Further, in the old law, the Commissioner of Customs has the authority to compromise the imposition of the fines under certain circumstances; there is no mention of such power of the BoC under the new law.
Limited audit scope
Under the new law, there is a narrower scope confined to the selection and audit of importers. In the current regime, the audit of importers is limited only when firms are selected by a computer-aided risk management system, the parameters of which are based on objective and quantifiable data.
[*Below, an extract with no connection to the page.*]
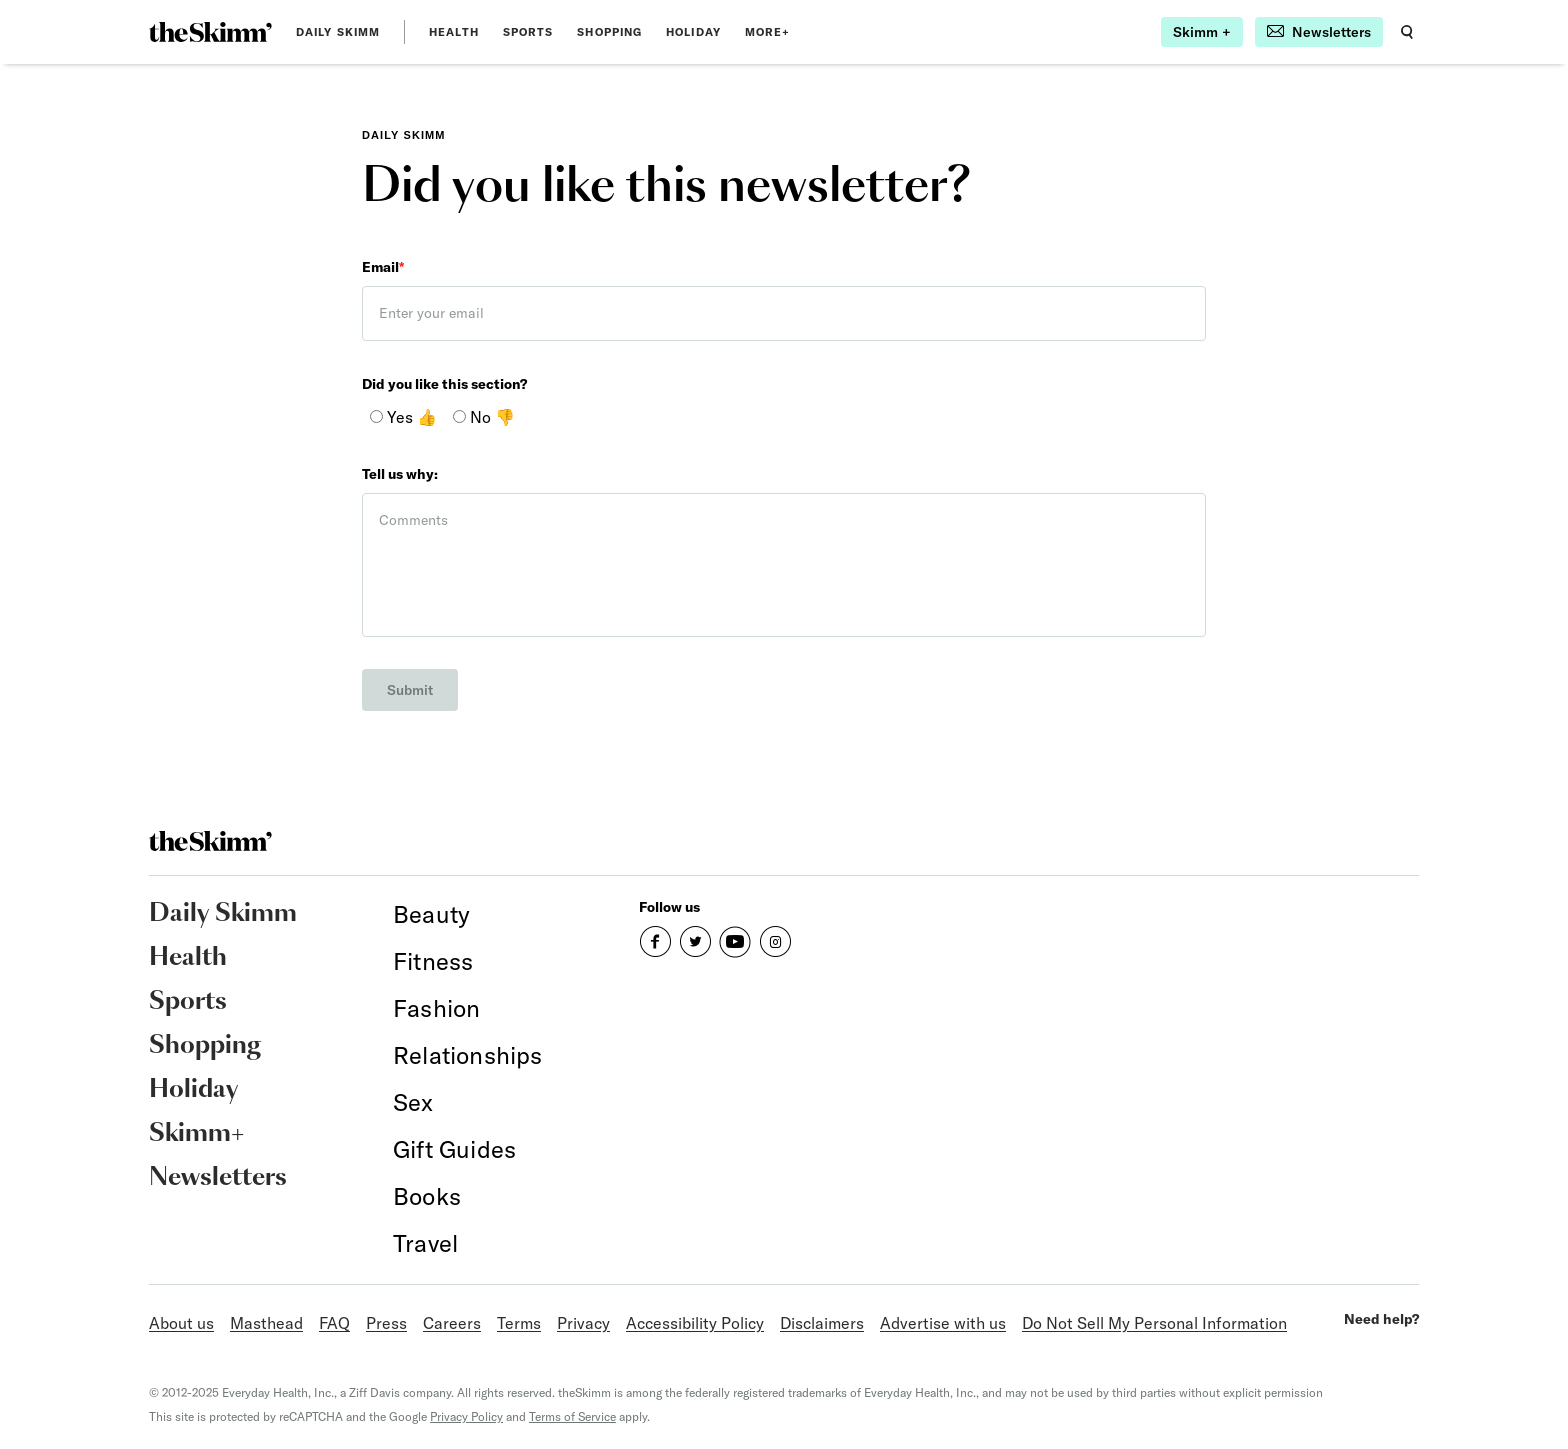 The image size is (1568, 1449). I want to click on Privacy Policy, so click(466, 1416).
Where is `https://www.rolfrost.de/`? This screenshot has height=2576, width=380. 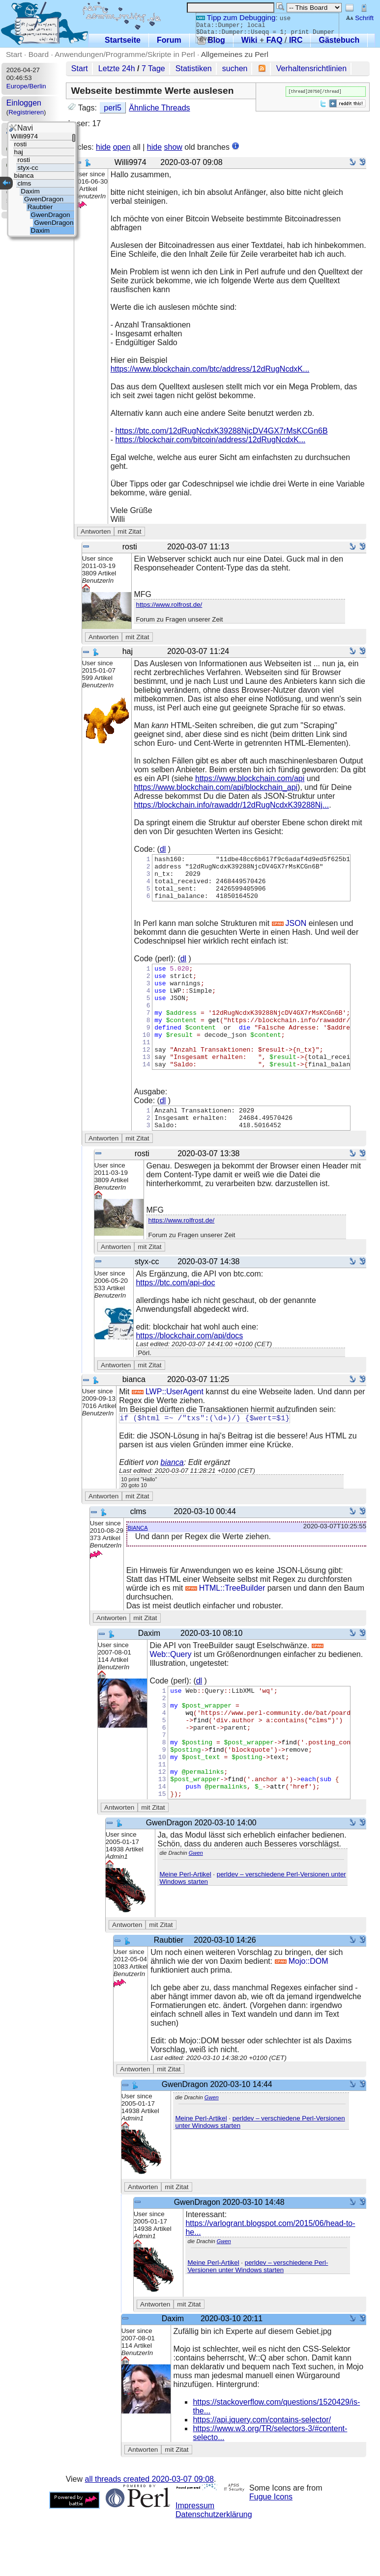 https://www.rolfrost.de/ is located at coordinates (169, 604).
With the old law, the detection of errors in the import declaration and the firm’s voluntary request to be audited did not give rise to a post-clearance audit. This change will lead to a more objective process in selecting firms to be audited.
The power of the Commissioner of BoC has been broadened for the effective implementation of the post-clearance audit functions. Now, the Commissioner is authorized to obtain on a regular basis any relevant information from any person, office, or officer of national and local governments, government agencies and instrumentalities, including the Bangko Sentral ng Pilipinas (BSP) and government-owned and –controlled corporations (GOCCs). The Commissioner can also summon the person liable for duties and taxes, or any other person, to appear before the Commissioner and produce such books, papers, or other data, and to give testimony. Most importantly, the Commissioner can obtain information from banks or other financial institutions on commercial documents pertaining to specific payments relevant to import transaction, but not inquire into bank deposits of specific persons.
With the implementation of the post-clearance audit, the BoC may achieve a more effective and efficient examination approach and, hopefully, reduce if not eliminate completely corrupt practices and opportunities for extortion. Not only will this restore the public’s trust in the Bureau, it will also lead to increased revenue collection for the government.
The author is a Senior Manager with the Tax & Corporate Services division of Navarro Amper & Co., the local member firm of Deloitte Southeast Asia Ltd., a member firm of Deloitte Touche Tohmatsu Limited—comprising Deloitte practices operating in Brunei, Cambodia, Guam, Indonesia, Lao PDR, Malaysia, Myanmar, Philippines, Singapore, Thailand, and Vietnam.